Entries below include pictures. Output exactly the lines from the one with "संचालक/सम्पादक" down to the one with "betrouwbaarheid. Wij zijn", both ends included, and leave the pictures out.

(Stored data entries)
_ _ _ _ _ _ _
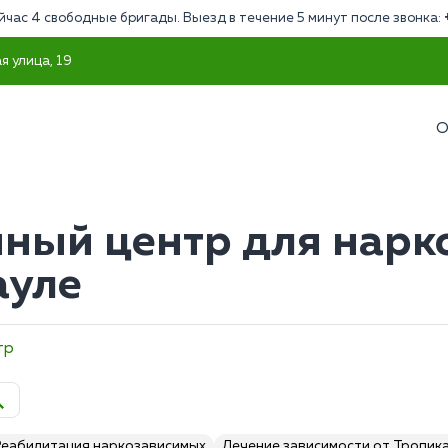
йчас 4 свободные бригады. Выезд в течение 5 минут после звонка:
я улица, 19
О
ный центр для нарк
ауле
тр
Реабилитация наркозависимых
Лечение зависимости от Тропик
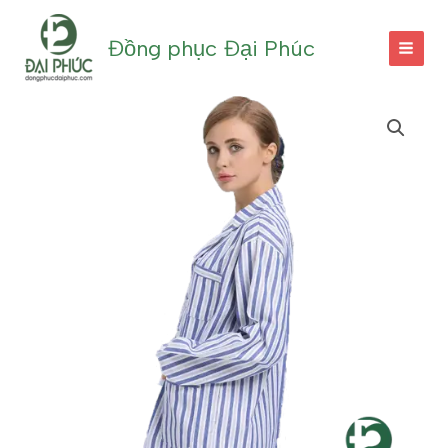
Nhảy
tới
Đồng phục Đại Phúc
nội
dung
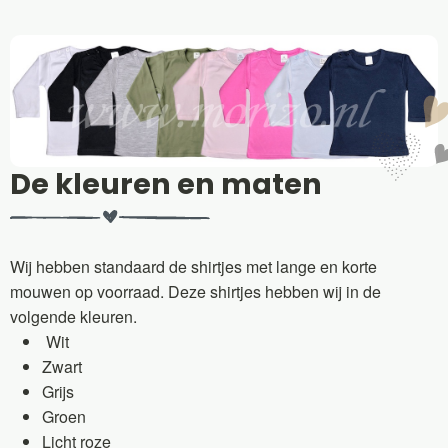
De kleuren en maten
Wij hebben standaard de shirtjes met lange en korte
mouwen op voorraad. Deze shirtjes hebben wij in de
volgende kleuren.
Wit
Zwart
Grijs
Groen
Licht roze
_ _ _ _ _ _ _
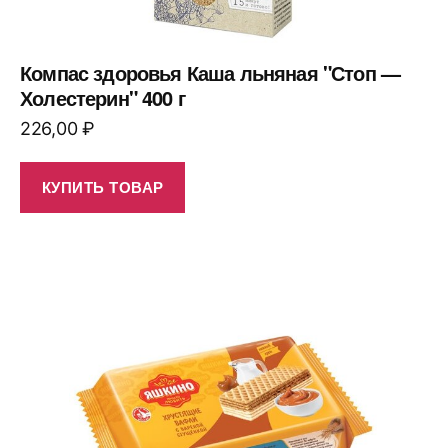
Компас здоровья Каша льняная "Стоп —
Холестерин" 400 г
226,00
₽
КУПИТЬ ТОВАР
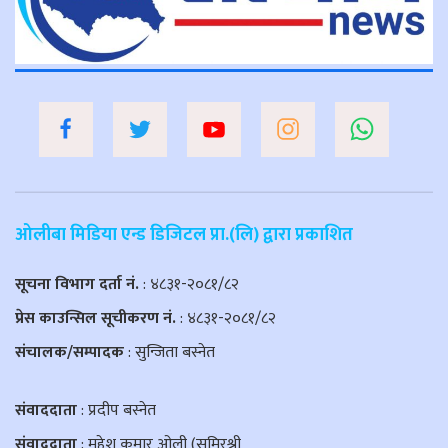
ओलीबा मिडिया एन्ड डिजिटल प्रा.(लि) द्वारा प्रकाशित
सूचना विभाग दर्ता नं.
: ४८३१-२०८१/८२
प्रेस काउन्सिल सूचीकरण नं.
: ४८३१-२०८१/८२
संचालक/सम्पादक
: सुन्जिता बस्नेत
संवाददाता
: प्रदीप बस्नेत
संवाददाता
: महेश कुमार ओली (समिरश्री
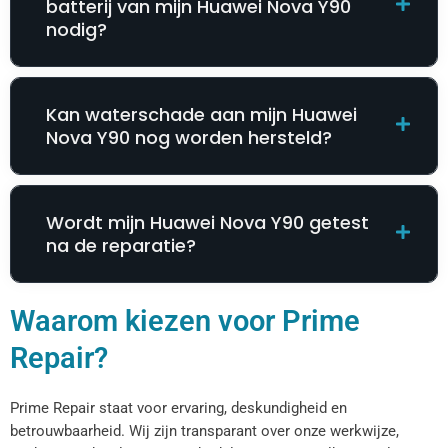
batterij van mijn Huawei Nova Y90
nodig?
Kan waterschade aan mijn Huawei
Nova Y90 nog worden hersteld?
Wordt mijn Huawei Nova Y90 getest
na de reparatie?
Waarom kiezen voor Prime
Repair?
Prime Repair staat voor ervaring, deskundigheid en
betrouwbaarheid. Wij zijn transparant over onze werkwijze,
_ _ _ _ _ _ _
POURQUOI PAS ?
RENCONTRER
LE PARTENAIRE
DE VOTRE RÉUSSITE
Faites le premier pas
_ _ _ _ _ _ _
→ **Response area**
संचालक/सम्पादक
: सुन्जिता बस्नेत
संवाददाता
: प्रदीप बस्नेत
संवाददाता
: महेश कुमार ओली (समिरश्री
batterij van mijn Huawei Nova Y90
nodig?
Kan waterschade aan mijn Huawei
Nova Y90 nog worden hersteld?
Wordt mijn Huawei Nova Y90 getest
na de reparatie?
Waarom kiezen voor Prime
Repair?
Prime Repair staat voor ervaring, deskundigheid en
betrouwbaarheid. Wij zijn transparant over onze werkwijze,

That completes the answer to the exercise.